The Chestertown Council voted Monday to form a redistricting committee to redraw its voting districts by the next town election.
The vote comes on the heels a letter from the ACLU of Maryland and the Kent County NAACP that said the town’s voting wards were severely malapportioned and diluted black voting strength.
The last time Chestertown underwent redistricting was 1995.
Cerino said the voting districts have been a non-issue for him.
“Not a single one of my constituents has ever said anything to me about how this was unfair,” he said. “I think half the people in town have no idea which ward they live in, so it just wasn’t on my radar, this was something that was done long ago. I have no idea how often we’re supposed to redo this.”
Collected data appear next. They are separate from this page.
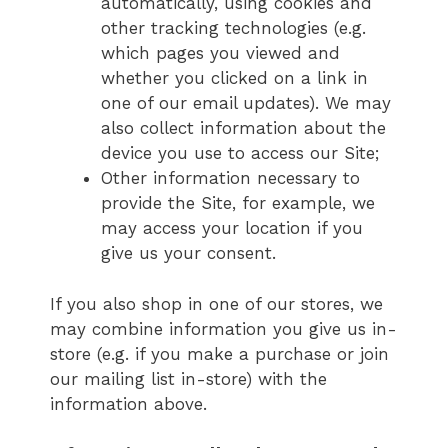
automatically, using cookies and
other tracking technologies (e.g.
which pages you viewed and
whether you clicked on a link in
one of our email updates). We may
also collect information about the
device you use to access our Site;
Other information necessary to
provide the Site, for example, we
may access your location if you
give us your consent.
If you also shop in one of our stores, we
may combine information you give us in-
store (e.g. if you make a purchase or join
our mailing list in-store) with the
information above.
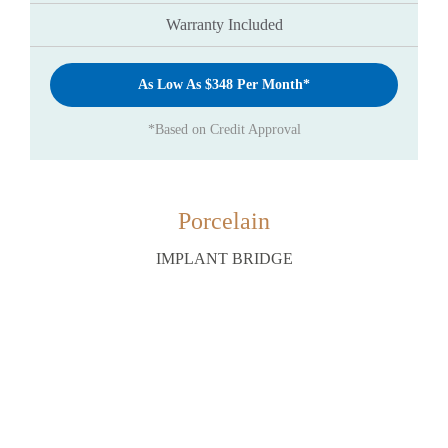
Warranty Included
As Low As $348 Per Month*
*Based on Credit Approval
Porcelain
IMPLANT BRIDGE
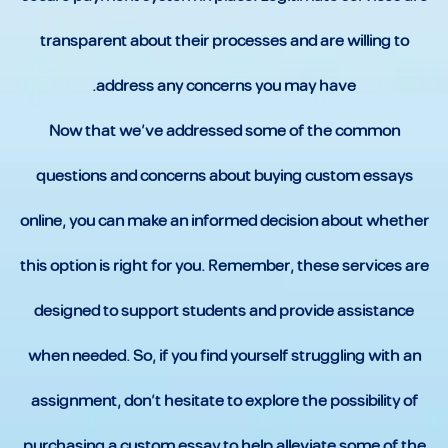
transparent about their processes and are willing to
address any concerns you may have.
Now that we’ve addressed some of the common
questions and concerns about buying custom essays
online, you can make an informed decision about whether
this option is right for you. Remember, these services are
designed to support students and provide assistance
when needed. So, if you find yourself struggling with an
assignment, don’t hesitate to explore the possibility of
purchasing a custom essay to help alleviate some of the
“This wasn’t an intentional slight by me or the council,” Cerino continued. “I believe the bigger problem we have is not racial injustice of the wards, it’s getting friggin’ people to run for office.”
Cerino pointed out that three current councilmembers, including himself, ran unopposed.
“I don’t think it’s been a big burden on the town in terms of getting the representation that’s appropriate for the community,” he said. “I think we’re making a really big deal out of something that can be easily addressed by the council and rectified before the next election.”
Cerino acknowledged that the ward populations had become “out of whack” since 1995 and recommended that each council member select two people from their wards to staff a committee to study the issue, and also consider bringing in an outside consultant “to play with the lines.” Names for the committee members are due by the Feb. 18 council meeting.
“I don’t think this is an emergency,” he said. “We have almost two years to do this” before the next election to address population and ethnic representation.
Ward 1 Councilman David Foster said that Maryland was one of the “chief offenders” in the 1960s for violating the “one man, one vote” rule under the Fourteenth Amendment.
He said the town should take a look at the wards after every decennial census. He also said that having the election in odd years reduces voter turnout. He suggested having elections in the same year as Congressional elections, which was a recommendation in the letter from the ACLU.
The ACLU letter came with recommended ward maps that would increase black voter strength in Ward 3 to 43 percent.
“The existing four-ward election system in Chestertown is severely malapportioned, and also unfairly dilutes black voting strength,” said Deborah Jeon, legal director for the ACLU of Maryland, in a letter to Mayor Chris Cerino on Jan. 17.“It is imperative that the problems of Chestertown’s election system be corrected in advance of the next election.”
The ACLU found that most of Chestertown’s black population was split between Wards 3 and 4, causing a dilution of black voting strength.
Ward 3 Councilman Ellsworth Tolliver, the council’s only black member, contended that the ACLU had overreached in its recommendations on race–but he agreed the towns four wards needed to be reapportioned.
“All politics is local, I think in this particular instance the ACLU has overreached in its assumption that there needs to be this black voting block in Chestertown,” he said. “I agree with the opportunity to have parity in the wards in terms of [population]. I’m not on board with this thing about having this voting block that is dedicated to trying to elect an African American per se.”
Cerino said he tried to explain to the ACLU that they were trying “to gerrymander a ward that is already represented by an African American.”
Brandt Troup says
Dear Editor,
The ACLU report is identity politics at its ‘finest’. Although I suppose all politics is a matter of identity politics. It’s just a matter whether the line is drawn between I and my brother, my brother and I versus our cousins, or our family versus everyone. In this case, the ACLU seems to be implying that all African Americans, and by the logical inverse, all lighter skinned people must have the same ideology. Should we carve the new district between my neighbor(s) and I?
The wards should definitely be addressed. Heck, maybe the notion of wards should be addressed! But the basis of race should be one of, I don’t know, 43 factors to consider. Suppose an “African American ward” were created, as this article frames the matter. This would not necessarily guarantee an African American representative. Moreover, taking things to their logical conclusion, the African American vote would become diluted once in the council chamber (again, we’re assuming a world whereby race is the primary determining political factor). The right answer appears to be a model where each of the councilmembers are beholden to all of their constituents. I suppose even that phrase is up for interpretation.
I have to applaud Councilman Tolliver’s position on this issue. From several prior quotes on dovetailing issues, I actually have perceived him to be an identity politician. This issue makes me pause on that assertion.
Marty Stetson says
I think the observations of both Mayor Cerino and Councilman Tolliver are right on target. It seems many times people seem to want to make an issue out of something when there is nothing to back it up. This is Chestertown and what the ACLU sys may very well hold true in some other place but not here. I applaud both men for making that clear.